#### [EXERCISE AIM]
Pull out every line with the word "chevron" from the entries below.

#### [Dataset entries]
::::::
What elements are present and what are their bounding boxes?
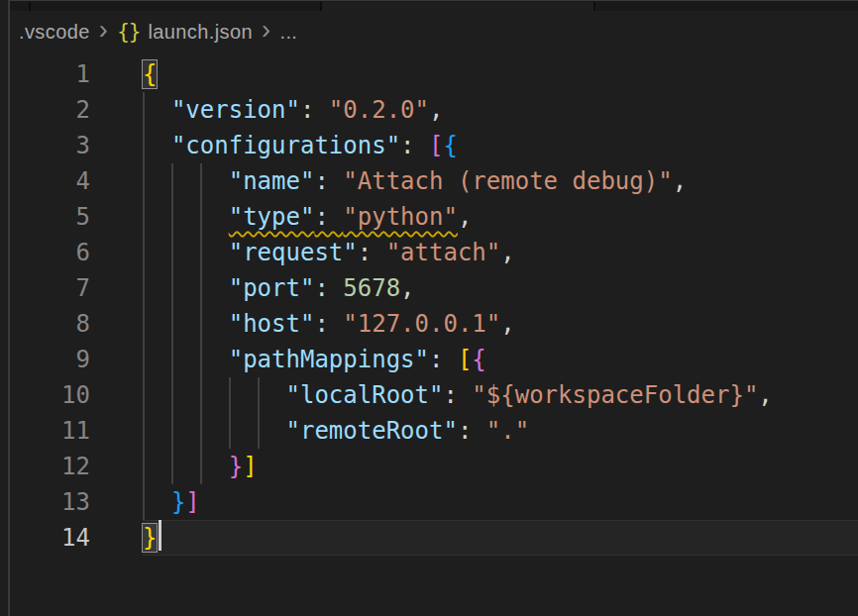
code-token: "port" — [229, 274, 315, 302]
line-number[interactable]: 7 — [10, 270, 90, 306]
line-number[interactable]: 11 — [10, 413, 90, 449]
line-content: }] — [143, 484, 858, 520]
tab-separator — [320, 2, 322, 11]
code-token: } — [229, 453, 243, 480]
code-token: : — [314, 310, 343, 338]
line-content: "localRoot": "${workspaceFolder}", — [143, 377, 858, 413]
code-token: "configurations" — [171, 132, 400, 159]
text-cursor — [159, 520, 161, 551]
tab-strip[interactable] — [10, 0, 858, 11]
code-line[interactable]: 6 "request": "attach", — [10, 235, 858, 270]
line-content: { — [143, 56, 858, 92]
code-token: "name" — [229, 167, 315, 195]
warning-squiggle: "type": "python" — [229, 203, 458, 231]
tab-separator — [29, 2, 31, 11]
code-token: "Attach (remote debug)" — [343, 167, 672, 195]
code-line[interactable]: 5 "type": "python", — [10, 199, 858, 235]
line-number[interactable]: 3 — [10, 128, 90, 163]
code-line[interactable]: 12 }] — [10, 449, 858, 484]
code-token: "request" — [229, 239, 358, 266]
chevron-right-icon: › — [99, 20, 108, 40]
code-line[interactable]: 3 "configurations": [{ — [10, 128, 858, 163]
json-file-icon: {} — [117, 20, 140, 44]
code-line[interactable]: 8 "host": "127.0.0.1", — [10, 306, 858, 342]
code-token: "version" — [171, 96, 300, 124]
line-number[interactable]: 13 — [10, 484, 90, 520]
code-line[interactable]: 10 "localRoot": "${workspaceFolder}", — [10, 377, 858, 413]
line-number[interactable]: 2 — [10, 92, 90, 128]
code-token: 5678 — [343, 274, 400, 302]
line-number[interactable]: 10 — [10, 377, 90, 413]
line-content: "version": "0.2.0", — [143, 92, 858, 128]
active-tab-edge[interactable] — [321, 2, 593, 11]
line-content: } — [143, 520, 858, 556]
code-line[interactable]: 11 "remoteRoot": "." — [10, 413, 858, 449]
code-lines: 1{2 "version": "0.2.0",3 "configurations… — [10, 56, 858, 556]
editor-group: .vscode › {} launch.json › ... 1{2 "vers… — [10, 0, 858, 616]
code-token — [143, 381, 286, 409]
line-content: "request": "attach", — [143, 235, 858, 270]
line-number[interactable]: 4 — [10, 163, 90, 199]
code-token: "type" — [229, 203, 315, 231]
line-content: "type": "python", — [143, 199, 858, 235]
line-content: "pathMappings": [{ — [143, 342, 858, 377]
code-line[interactable]: 9 "pathMappings": [{ — [10, 342, 858, 377]
code-token — [143, 488, 171, 516]
code-line[interactable]: 13 }] — [10, 484, 858, 520]
code-line[interactable]: 2 "version": "0.2.0", — [10, 92, 858, 128]
code-line[interactable]: 1{ — [10, 56, 858, 92]
code-token: ] — [185, 488, 199, 516]
code-token: : — [300, 96, 329, 124]
code-token: : — [314, 203, 343, 231]
code-token: [ — [429, 132, 443, 159]
line-content: "configurations": [{ — [143, 128, 858, 163]
code-token: "python" — [343, 203, 458, 231]
code-token: , — [673, 167, 687, 195]
line-content: "name": "Attach (remote debug)", — [143, 163, 858, 199]
code-token: , — [500, 239, 514, 266]
chevron-right-icon: › — [262, 20, 270, 40]
breadcrumb-item-file[interactable]: launch.json — [148, 21, 253, 44]
code-token: ] — [243, 453, 257, 480]
code-token: "host" — [229, 310, 315, 338]
code-token — [143, 167, 229, 195]
code-token: { — [443, 132, 457, 159]
code-token: , — [500, 310, 514, 338]
code-token — [143, 274, 229, 302]
code-token: , — [458, 203, 472, 231]
code-token: : — [358, 239, 386, 266]
line-number[interactable]: 6 — [10, 235, 90, 270]
breadcrumb: .vscode › {} launch.json › ... — [10, 11, 858, 52]
code-line[interactable]: 7 "port": 5678, — [10, 270, 858, 306]
code-token: "localRoot" — [286, 381, 444, 409]
code-token: } — [171, 488, 185, 516]
code-token — [143, 346, 229, 373]
code-token: "attach" — [386, 239, 501, 266]
line-number[interactable]: 12 — [10, 449, 90, 484]
code-token: , — [429, 96, 443, 124]
breadcrumb-item-folder[interactable]: .vscode — [19, 21, 90, 44]
code-token — [143, 96, 171, 124]
line-number[interactable]: 14 — [10, 520, 90, 556]
code-editor[interactable]: 1{2 "version": "0.2.0",3 "configurations… — [10, 52, 858, 556]
panel-divider — [0, 0, 10, 616]
line-number[interactable]: 5 — [10, 199, 90, 235]
code-token: : — [314, 274, 343, 302]
code-token: { — [472, 346, 485, 373]
code-token: , — [758, 381, 772, 409]
line-number[interactable]: 8 — [10, 306, 90, 342]
code-token — [143, 203, 229, 231]
code-token: : — [314, 167, 343, 195]
line-content: "host": "127.0.0.1", — [143, 306, 858, 342]
breadcrumb-item-symbol[interactable]: ... — [279, 21, 297, 44]
code-token: "0.2.0" — [329, 96, 429, 124]
line-number[interactable]: 9 — [10, 342, 90, 377]
code-line[interactable]: 14} — [10, 520, 858, 556]
tab-separator — [593, 2, 595, 11]
code-token: "remoteRoot" — [286, 417, 458, 445]
code-token: "pathMappings" — [229, 346, 429, 373]
code-line[interactable]: 4 "name": "Attach (remote debug)", — [10, 163, 858, 199]
line-content: "port": 5678, — [143, 270, 858, 306]
line-number[interactable]: 1 — [10, 56, 90, 92]
code-token: : — [443, 381, 472, 409]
::::::
#### [ANSWER TO THIS PROBLEM]
chevron-right-icon: › — [99, 20, 108, 40]
chevron-right-icon: › — [262, 20, 270, 40]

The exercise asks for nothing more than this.